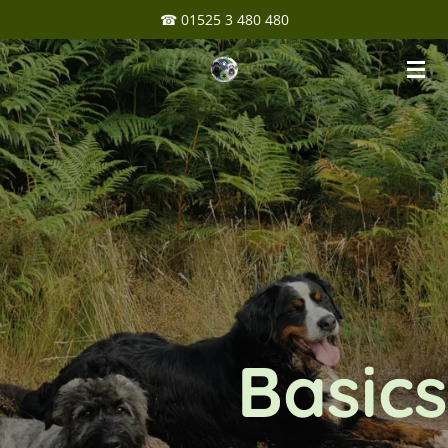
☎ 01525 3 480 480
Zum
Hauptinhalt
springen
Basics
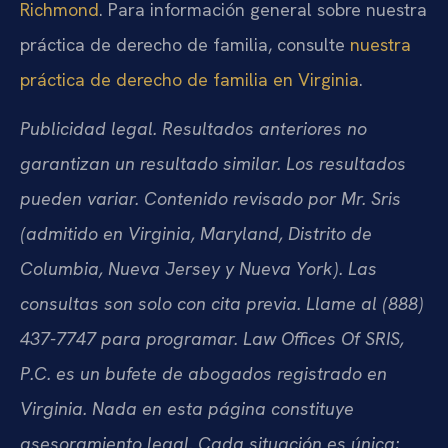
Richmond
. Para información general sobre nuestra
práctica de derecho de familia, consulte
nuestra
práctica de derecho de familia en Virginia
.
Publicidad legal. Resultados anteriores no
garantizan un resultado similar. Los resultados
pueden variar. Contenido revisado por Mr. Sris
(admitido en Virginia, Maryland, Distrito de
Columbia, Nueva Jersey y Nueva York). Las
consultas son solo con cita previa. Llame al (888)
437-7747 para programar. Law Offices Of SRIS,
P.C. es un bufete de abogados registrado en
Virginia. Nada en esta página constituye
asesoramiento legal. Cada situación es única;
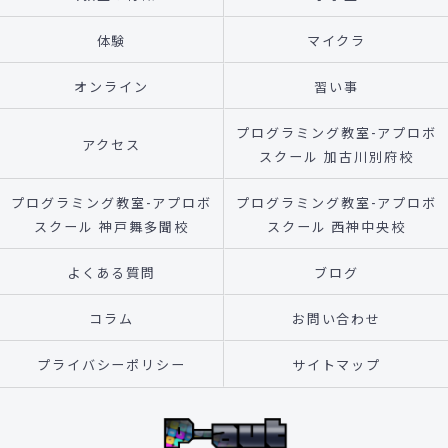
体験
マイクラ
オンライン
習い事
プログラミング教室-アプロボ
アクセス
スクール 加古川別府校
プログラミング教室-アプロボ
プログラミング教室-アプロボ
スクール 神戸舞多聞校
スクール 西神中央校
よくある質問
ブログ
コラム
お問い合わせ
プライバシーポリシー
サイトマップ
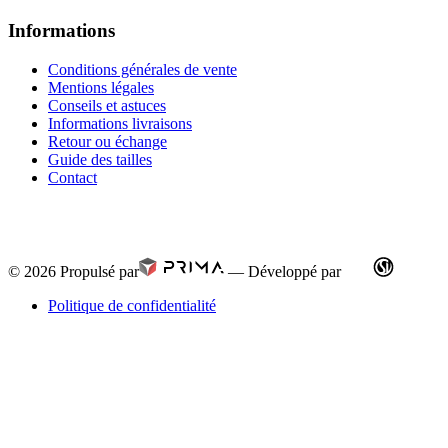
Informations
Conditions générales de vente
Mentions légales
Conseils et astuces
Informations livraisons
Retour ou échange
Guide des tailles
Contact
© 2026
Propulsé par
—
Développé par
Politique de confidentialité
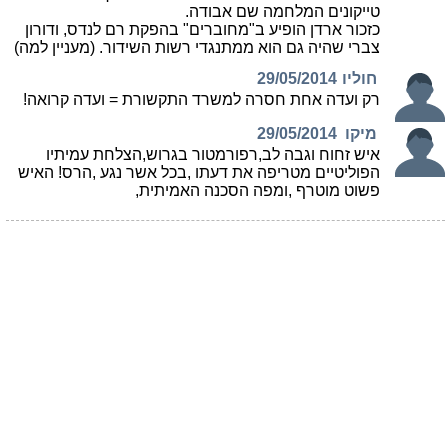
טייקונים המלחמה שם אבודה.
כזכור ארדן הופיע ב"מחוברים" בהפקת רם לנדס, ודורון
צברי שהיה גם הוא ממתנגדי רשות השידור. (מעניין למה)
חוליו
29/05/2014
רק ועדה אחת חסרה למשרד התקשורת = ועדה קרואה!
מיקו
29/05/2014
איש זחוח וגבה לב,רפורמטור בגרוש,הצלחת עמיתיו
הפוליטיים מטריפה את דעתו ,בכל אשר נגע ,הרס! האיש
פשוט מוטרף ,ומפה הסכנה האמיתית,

**PROBLEM STATEMENT**. This task calls for the lines from the line containing "Conseils et astuces" through the end of the listing, set down exactly and only, with pictures omitted.

**RESPONSE TO THIS TASK**.
Conseils et astuces
Informations livraisons
Retour ou échange
Guide des tailles
Contact
© 2026
Propulsé par
—
Développé par
Politique de confidentialité
טייקונים המלחמה שם אבודה.
כזכור ארדן הופיע ב"מחוברים" בהפקת רם לנדס, ודורון
צברי שהיה גם הוא ממתנגדי רשות השידור. (מעניין למה)
חוליו
29/05/2014
רק ועדה אחת חסרה למשרד התקשורת = ועדה קרואה!
מיקו
29/05/2014
איש זחוח וגבה לב,רפורמטור בגרוש,הצלחת עמיתיו
הפוליטיים מטריפה את דעתו ,בכל אשר נגע ,הרס! האיש
פשוט מוטרף ,ומפה הסכנה האמיתית,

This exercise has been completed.